Era il mese di luglio quando in tre occasioni il personale dell’università del capoluogo umbro denunciava ai carabinieri della stazione di Perugia – Fortebraccio i furti di computer, macchine fotografiche, notebook e un proiettore dall’interno del dipartimento di scienze farmaceutiche di via Fabretti e del dipartimento di geologia di proprietà di alcuni dipendenti delle due strutture, per un valore complessivo di circa 2.500 euro.

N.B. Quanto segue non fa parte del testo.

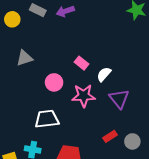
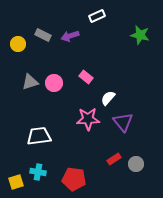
pink rectangle: (81, 63) -> (86, 77), moved
pink circle: (54, 82) -> (54, 83), moved
white trapezoid: (47, 119) -> (39, 136), moved

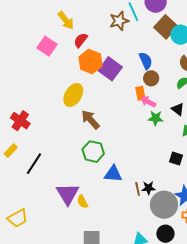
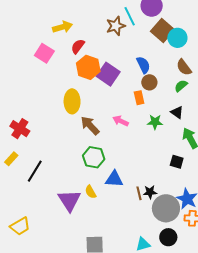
yellow arrow: (66, 20) -> (62, 27), turned -66
yellow ellipse: (73, 95) -> (72, 101), turned -30
pink arrow: (148, 102) -> (121, 121), moved
yellow semicircle: (82, 202) -> (91, 192), moved

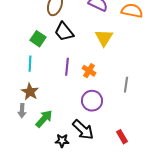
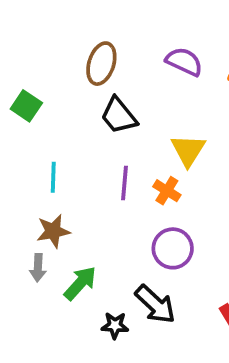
yellow triangle: (104, 38) -> (188, 150), moved
green square: (38, 39) -> (26, 106), moved
brown star: (30, 92) -> (53, 231), turned 30

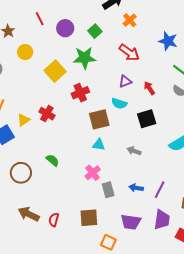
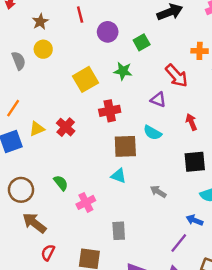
orange cross: (130, 20) -> (200, 51), moved, turned 32
yellow circle: (25, 52) -> (43, 49), moved
green star: (85, 58) -> (123, 71), size x0.7
purple triangle: (125, 81) -> (158, 100), moved, turned 32
black square: (147, 119) -> (195, 162), moved
pink cross: (93, 173) -> (86, 202), moved
blue arrow: (136, 188) -> (195, 220), moved
brown arrow: (29, 214) -> (34, 223), moved

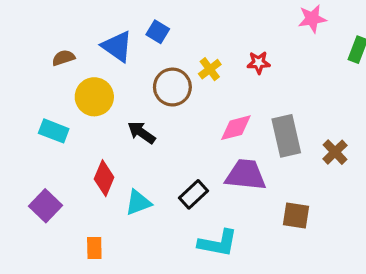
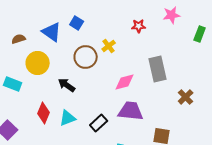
red star: (259, 63) -> (139, 26), moved
gray rectangle: (286, 136) -> (158, 69), moved
cyan triangle: (138, 202) -> (68, 118), moved

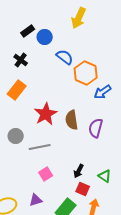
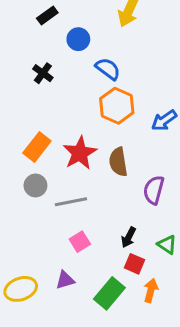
black rectangle: (28, 31) -> (47, 16), moved
orange hexagon: (86, 73) -> (117, 106), moved
orange rectangle: (17, 90) -> (37, 147), moved
purple semicircle: (96, 128) -> (154, 190), moved

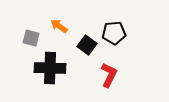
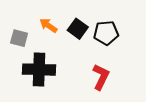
black square: (87, 45) -> (78, 29), moved

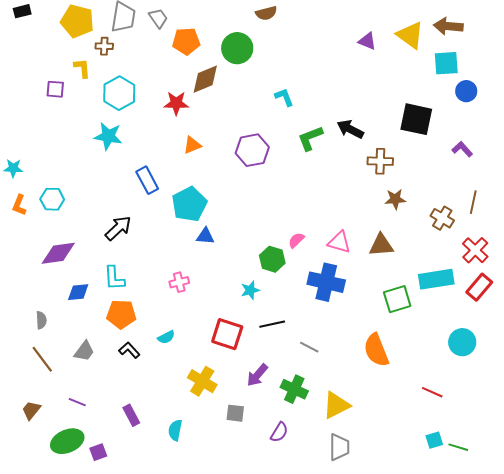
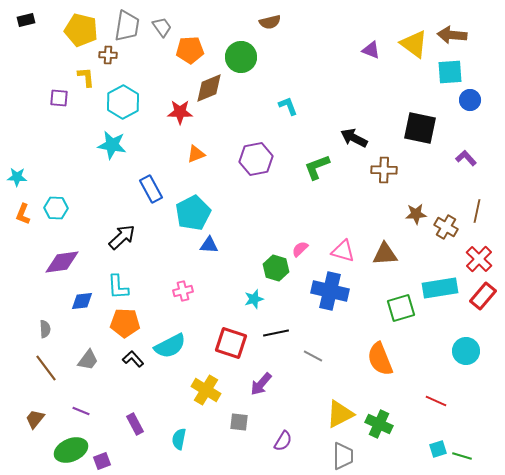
green L-shape: (310, 138) -> (317, 167), moved
brown star: (395, 199) -> (416, 214), moved
cyan semicircle: (166, 337) -> (170, 346), size x1.8
green cross: (294, 389) -> (379, 424), moved

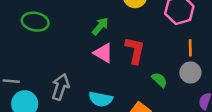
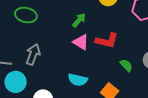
red L-shape: (135, 50) -> (107, 41), turned 90
gray arrow: (60, 87) -> (33, 54), moved

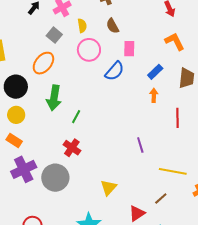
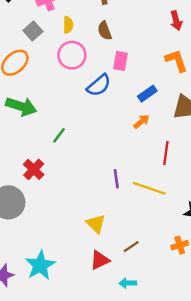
orange arrow: (154, 95) -> (141, 122), turned 40
green arrow: (54, 98) -> (21, 106), turned -90
green line: (76, 117) -> (59, 135), moved
yellow line: (173, 171) -> (149, 188), moved
yellow triangle: (109, 187) -> (96, 224), moved, turned -36

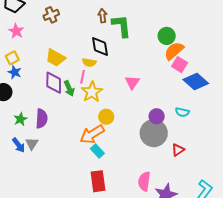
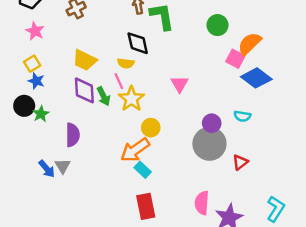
orange semicircle: (174, 51) -> (249, 44), moved
pink line: (83, 77) -> (119, 81), turned -32
green star: (20, 119) -> (41, 114), moved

Indagini Immediate le indagini dei carabinieri che, grazie anche alle riprese del sistema di videosorveglianza dell’università, sono riusciti a identificare un uomo italiano di Perugia, con precedenti di polizia. Durante la fase investigativa i militari hanno proceduto anche ad una perquisizione domiciliare nei confronti del sospettato riuscendo a recuperare l’intera refurtiva e repertare gli stessi indumenti indossati durante il compimento dei furti, così come riscontrato con le immagini acquisite.

La ferita Sempre nel contesto della perquisizione i militari hanno visto che il soggetto aveva sul proprio naso una ferita cicatrizzata, dettaglio non sottovalutato in ragione del fatto che dai filmati acquisiti dalle telecamere della videosorveglianza, era ben visibile che l’uomo aveva un cerotto proprio sul naso. L’uomo è stato quindi arrestato in esecuzione di una misura cautelare.